There are a few problems to know:

dd displays the progress on a single line, by cyclically overwriting the existing text; since it never prints a new line, how do we capture each individual cycle output?
severe hair pulling warning: pipe streams are buffered; single characters will not be piped until a certain amount is pushed (or the EOF is reached)
how to process the streams, and which ones?

Processing single-line progress outputs

First, we need to detail the problem.

From a technfical perspective, single-line progress outputs are accomplished by using the “carriage return character” (\r), which returns to the beginning of the line.

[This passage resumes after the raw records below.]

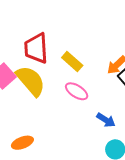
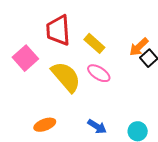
yellow semicircle: (31, 81) -> (66, 77), moved
blue arrow: (106, 120) -> (97, 126), moved

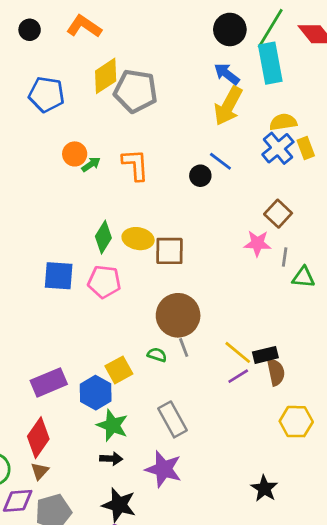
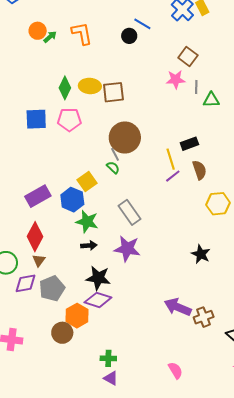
gray line: (184, 348) -> (115, 154), moved
yellow line: (238, 352) -> (171, 159), turned 40
green semicircle: (157, 355) -> (113, 167), turned 32
black rectangle: (265, 355) -> (189, 144), moved

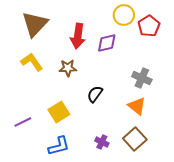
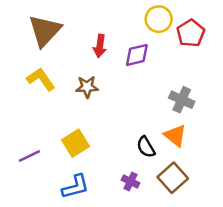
red arrow: (78, 36) -> (100, 46), size x0.7
black semicircle: (95, 94) -> (146, 147), moved, turned -66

So, now we know what to do: to tell awk to process the string received once it gets a \r (rather than waiting for a newline (n)).

Regarding the how, the record separator variable comes to the rescue.

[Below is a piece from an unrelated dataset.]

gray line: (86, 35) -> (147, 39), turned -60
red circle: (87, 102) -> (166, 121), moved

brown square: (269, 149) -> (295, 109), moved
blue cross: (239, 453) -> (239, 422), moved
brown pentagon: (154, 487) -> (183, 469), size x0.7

In awk, the record separator is represented by the variable RS; we set it using the -v option:

$ awk -v RS='\r' '<mycommand>'

Working around the buffering

For the pipe buffering problem, we use a tool called stdbuf:

$ program_with_tiny_outputs | stdbuf -o0 text_processing_program

The -o0 simply tells to adjust the output to use a 0 bytes buffer, that is, no buffering.

Streams processing

dd will use two streams:

stdout, for sending the data
stderr, for displaying the progress

Text processing programs receive data in their stdin from the outputting program’s stdout.

So we need to find how to:

take the dd stdout output and direct it to a file
take the dd stderr output, convert it to a stdout
send the last stdout mentioned to the stdin of awk

This is the pattern:

$ (dd status=progress if=/dev/zero bs=1G count=100 > /dev/null) 2>&1 | awk '<mycommand>'

The crux is 2>&1. What this does is to redirect stderr (stream 2) to stdout (stream 1).

Now, the question is, won’t we mix dd’s stdout and stderr into stdout?

Nope! This is because from this group:

(dd status=progress if=/dev/zero bs=1G count=100 > /dev/null)

there is not stdout output, because it’s sent to /dev/null.

Putting things together

Although the statement looks ugly, it makes sense with the understanding of the above concepts:

$ (dd status=progress if=/dev/zero bs=1GB count=100 > /dev/null) 2>&1 | \
> stdbuf -o0 awk -v RS='\r' '/copied/ { printf "%i\n", $1 / 1000000000 }'
10
22
35
47
59
71
83
96

The only minor additional detail is that we need to filter in the lines including ‘copied’; dd also output other ones, which we want to discard.